Gerhard Richter, Uncle Rudi, 1965
Huile sur toile • 87 × 50 cm • Coll. Lidice Gallery • © Gerhard Richter
Réalisé d’après une photographie familiale, ce tableau peint dans les tonalités d’un cliché en noir et blanc met en scène un oncle de Richter, officier de la Wehrmacht, souriant. Rien ne le désigne comme un monstre mais rien ne vient non plus tempérer cette impression angoissante que laisse l’image floue, comme la réminiscence d’un souvenir, entre rêve et cauchemar. Dans le contexte d’une Allemagne déchirée, humiliée, divisée, honteuse de son histoire, de nombreux artistes allemands tels que Richter ont exploré d’une façon nouvelle, introspective, la mémoire de ce passé nazi.

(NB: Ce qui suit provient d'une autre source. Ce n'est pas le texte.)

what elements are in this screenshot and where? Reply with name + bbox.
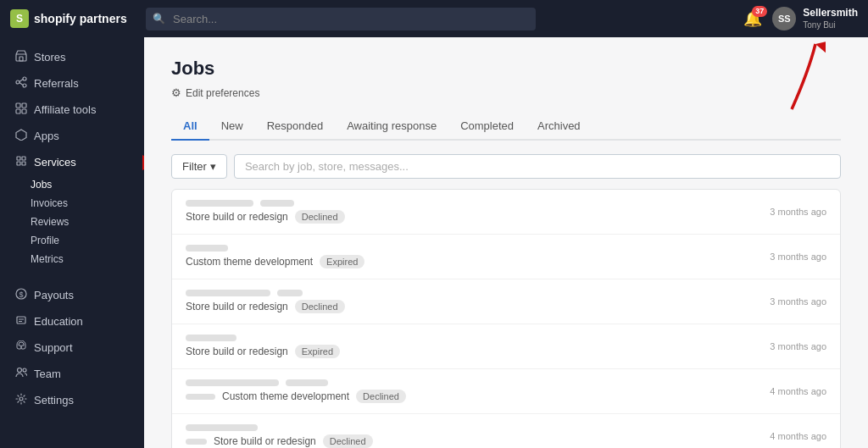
referrals-icon [15, 76, 27, 91]
job-type-label: Store build or redesign [186, 301, 288, 312]
job-name-placeholder [186, 335, 236, 341]
education-icon [15, 314, 27, 329]
status-badge: Declined [295, 300, 345, 313]
user-info: Sellersmith Tony Bui [803, 7, 858, 31]
sidebar-sub-metrics[interactable]: Metrics [0, 250, 144, 268]
tab-all[interactable]: All [171, 113, 209, 141]
tab-archived[interactable]: Archived [526, 113, 593, 141]
svg-rect-8 [22, 103, 26, 108]
sidebar-sub-reviews[interactable]: Reviews [0, 213, 144, 231]
job-name-area [186, 290, 345, 296]
filter-button[interactable]: Filter ▾ [171, 154, 227, 179]
shopify-logo-icon: S [10, 9, 29, 28]
job-time: 3 months ago [770, 252, 826, 262]
job-info: Store build or redesign Declined [186, 200, 345, 224]
support-icon [15, 340, 27, 355]
job-time: 3 months ago [770, 296, 826, 307]
table-row[interactable]: Store build or redesign Declined 3 month… [172, 190, 840, 235]
sidebar-item-payouts-label: Payouts [34, 289, 74, 301]
notification-button[interactable]: 🔔 37 [743, 9, 762, 28]
sidebar-item-team[interactable]: Team [3, 361, 141, 387]
job-time: 3 months ago [770, 341, 826, 351]
svg-rect-12 [17, 157, 20, 160]
sidebar-item-stores[interactable]: Stores [3, 44, 141, 70]
tab-new[interactable]: New [209, 113, 255, 141]
sidebar-sub-profile[interactable]: Profile [0, 231, 144, 250]
job-store-placeholder [186, 394, 215, 400]
table-row[interactable]: Custom theme development Declined 4 mont… [172, 369, 840, 414]
job-time: 3 months ago [770, 207, 826, 217]
svg-rect-14 [17, 162, 20, 165]
apps-icon [15, 129, 27, 143]
sidebar-item-referrals-label: Referrals [34, 77, 79, 90]
job-type-row: Store build or redesign Declined [186, 300, 345, 313]
status-badge: Declined [323, 434, 373, 448]
sidebar-item-support[interactable]: Support [3, 335, 141, 361]
store-icon [15, 50, 27, 64]
sidebar-sub-invoices[interactable]: Invoices [0, 194, 144, 213]
job-name-placeholder [186, 200, 253, 207]
job-type-row: Custom theme development Expired [186, 255, 364, 268]
job-name-area [186, 424, 373, 431]
sidebar: Stores Referrals Affiliate tools Apps [0, 37, 144, 448]
svg-rect-0 [16, 54, 26, 61]
job-name-area [186, 200, 345, 207]
user-name: Sellersmith [803, 7, 858, 20]
global-search: 🔍 [146, 8, 536, 30]
sidebar-item-education[interactable]: Education [3, 308, 141, 335]
svg-rect-13 [22, 157, 25, 160]
job-type-label: Store build or redesign [186, 211, 288, 223]
status-badge: Declined [356, 390, 406, 403]
sidebar-item-apps-label: Apps [34, 130, 59, 142]
sidebar-item-apps[interactable]: Apps [3, 123, 141, 149]
gear-icon: ⚙ [171, 86, 181, 99]
job-type-label: Custom theme development [186, 256, 313, 268]
sidebar-item-affiliate-tools-label: Affiliate tools [34, 103, 96, 116]
svg-rect-10 [22, 109, 26, 113]
job-name-placeholder2 [277, 290, 303, 296]
sidebar-item-referrals[interactable]: Referrals [3, 70, 141, 97]
sidebar-item-support-label: Support [34, 341, 73, 354]
job-info: Store build or redesign Expired [186, 335, 340, 358]
logo-area: S shopify partners [10, 9, 146, 28]
svg-point-22 [18, 368, 22, 373]
job-name-placeholder [186, 245, 228, 252]
filter-label: Filter [182, 160, 207, 173]
svg-point-4 [23, 84, 26, 87]
jobs-tabs: All New Responded Awaiting response Comp… [171, 113, 841, 141]
sidebar-item-settings-label: Settings [34, 394, 74, 407]
tab-awaiting-response[interactable]: Awaiting response [335, 113, 448, 141]
job-search-input[interactable] [234, 154, 841, 179]
sidebar-item-services[interactable]: Services [3, 149, 141, 175]
user-menu[interactable]: SS Sellersmith Tony Bui [772, 7, 858, 31]
sidebar-item-settings[interactable]: Settings [3, 387, 141, 413]
tab-responded[interactable]: Responded [255, 113, 336, 141]
svg-line-6 [19, 83, 23, 86]
edit-preferences-link[interactable]: ⚙ Edit preferences [171, 86, 841, 99]
sidebar-item-services-label: Services [34, 156, 76, 169]
table-row[interactable]: Store build or redesign Expired 3 months… [172, 324, 840, 369]
sidebar-item-affiliate-tools[interactable]: Affiliate tools [3, 97, 141, 123]
table-row[interactable]: Store build or redesign Declined 4 month… [172, 414, 840, 448]
job-name-placeholder [186, 379, 279, 386]
sidebar-item-education-label: Education [34, 315, 83, 328]
team-icon [15, 367, 27, 381]
svg-line-5 [19, 80, 23, 82]
job-info: Custom theme development Declined [186, 379, 406, 403]
svg-text:$: $ [19, 290, 23, 299]
job-type-label: Store build or redesign [186, 346, 288, 357]
tab-completed[interactable]: Completed [448, 113, 526, 141]
job-name-placeholder2 [260, 200, 294, 207]
job-name-placeholder [186, 424, 258, 431]
svg-rect-7 [16, 103, 20, 108]
svg-rect-1 [19, 57, 23, 61]
table-row[interactable]: Custom theme development Expired 3 month… [172, 235, 840, 279]
search-input[interactable] [146, 8, 536, 30]
edit-preferences-label: Edit preferences [186, 87, 259, 99]
services-wrapper: Services [0, 149, 144, 175]
sidebar-sub-jobs[interactable]: Jobs [0, 175, 144, 194]
job-name-area [186, 245, 364, 252]
sidebar-item-payouts[interactable]: $ Payouts [3, 282, 141, 308]
job-type-row: Custom theme development Declined [186, 390, 406, 403]
table-row[interactable]: Store build or redesign Declined 3 month… [172, 279, 840, 324]
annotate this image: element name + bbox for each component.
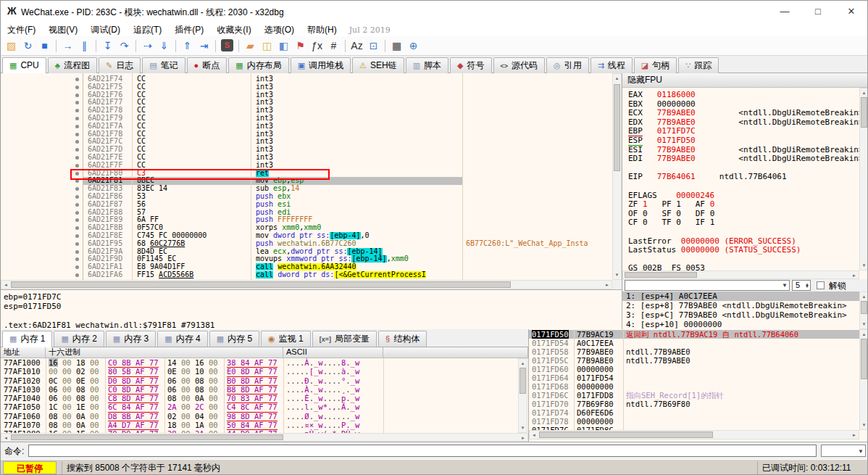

Gerhard Richter, 1024 Farben (350–3), 1973
Laque sur toile • 254 × 478 cm • Coll. centre Pompidou, Mnam, Paris • © Gerhard Richter
Immense nuancier rectangulaire, cette œuvre spectaculaire de Richter interroge le système des couleurs. L’artiste est parti des trois couleurs élémentaires, ainsi que du gris, pour composer des teintes plus complexes et subtiles. Leur variété ouvre le regard du spectateur sur les principes du hasard et de l’infini. En effet, à la différence d’un nuancier classique, les couleurs sont réparties ici de manière aléatoire. La beauté de l’œuvre n’est pas attachée à son sens ou sa signification mais à la seule présence.
Gerhard Richter, Betty, 1988
Huile sur toile • 102 × 72 cm • Coll. Saint-Louis Art Museum • © Gerhard Richter
Le gracieux portrait de Betty est révélateur du jeu entre photographie et peinture au cœur de la démarche picturale de Richter. À la différence d’un portrait classique, le modèle tourne la tête au spectateur. Son visage échappe à notre regard. La chevelure, les textiles et les motifs sont figurés avec une précision illusionniste. Betty est proche et lointaine, inaccessible. Son portrait est à la fois mélancolique et mystérieux.